Here is a quick analogy of how I think about the progression of drag modeling that puts into context where we have been, where we are at, and what I believe all of this is actually leading us to:

Progression of Drag Modeling

While we’ve come a long way, and the technology and data we can take advantage of today is amazing – fully personalized drag models don’t seem to be farfetched. In fact, it seems like an obvious next step in the progression. “The most accurate way to ensure the best result with any weapon ammunition system is of course to test it with Doppler radar and use the drag data for that exact combination,” explains Dave Emary. “Unfortunately most of us can’t justify spending over $100,000 for our own Doppler radar.”

Okay, so there are some obstacles – like that whole $100,000 device!
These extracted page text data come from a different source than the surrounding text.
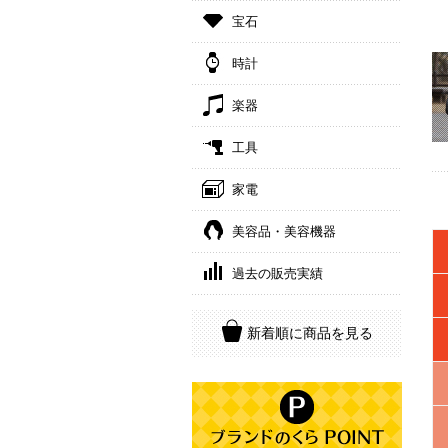
宝石
時計
楽器
工具
家電
美容品・美容機器
過去の販売実績
新着順に商品を見る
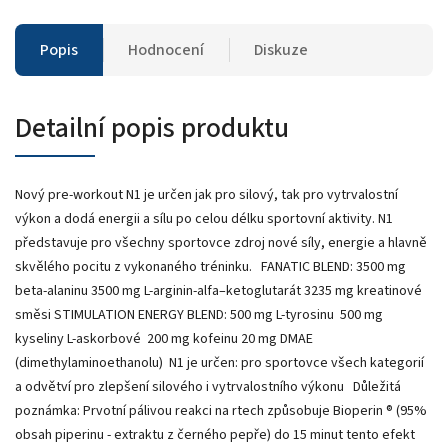
Popis
Hodnocení
Diskuze
Detailní popis produktu
Nový pre-workout N1 je určen jak pro silový, tak pro vytrvalostní
výkon a dodá energii a sílu po celou délku sportovní aktivity. N1
představuje pro všechny sportovce zdroj nové síly, energie a hlavně
skvělého pocitu z vykonaného tréninku. FANATIC BLEND: 3500 mg
beta-alaninu 3500 mg L-arginin-alfa–ketoglutarát 3235 mg kreatinové
směsi STIMULATION ENERGY BLEND: 500 mg L-tyrosinu 500 mg
kyseliny L-askorbové 200 mg kofeinu 20 mg DMAE
(dimethylaminoethanolu) N1 je určen: pro sportovce všech kategorií
a odvětví pro zlepšení silového i vytrvalostního výkonu Důležitá
poznámka: Prvotní pálivou reakci na rtech způsobuje Bioperin ® (95%
obsah piperinu - extraktu z černého pepře) do 15 minut tento efekt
Plus we’d need the ability to turn the Doppler data into a drag model on my Kestrel or phone. However, this seems to be the way everything is headed, so now it’s just a question of how/when someone will bring it market. There are probably several ways, but, as a business guy, I can see at least a couple possibilities that could get personalized drag models in our hands:

1) Pay To Record Your Drag Events

One of the companies who own a $100,000 Doppler radar could host events at a few times and locations across the country and offer to take a couple drag measurements of your bullet fired from your rifle and give you back a personalized drag profile for $100 each. If you have 4-5 rifles chambered in different cartridges or have multiple loads, maybe they’d give you up to 10 personalized drag profiles for $500. I think it’d be a good marketing move for a company like Hornady, Berger, or others to show their commitment to helping shooters get more rounds on target. They might could even partner with major rifle matches or ranges like the NRA Whittington Center to have this as an attraction, or maybe someone like Applied Ballistics could add a “Range Day” to their seminars to provide this kind of service to attendees. Maybe you could ship your ammo and rifle(s) to them, and they’d send it back with a personalized drag model. I doubt any of this would pay for the device, but it could at least help offset the cost and ultimately pioneer a new approach to further the shooting community.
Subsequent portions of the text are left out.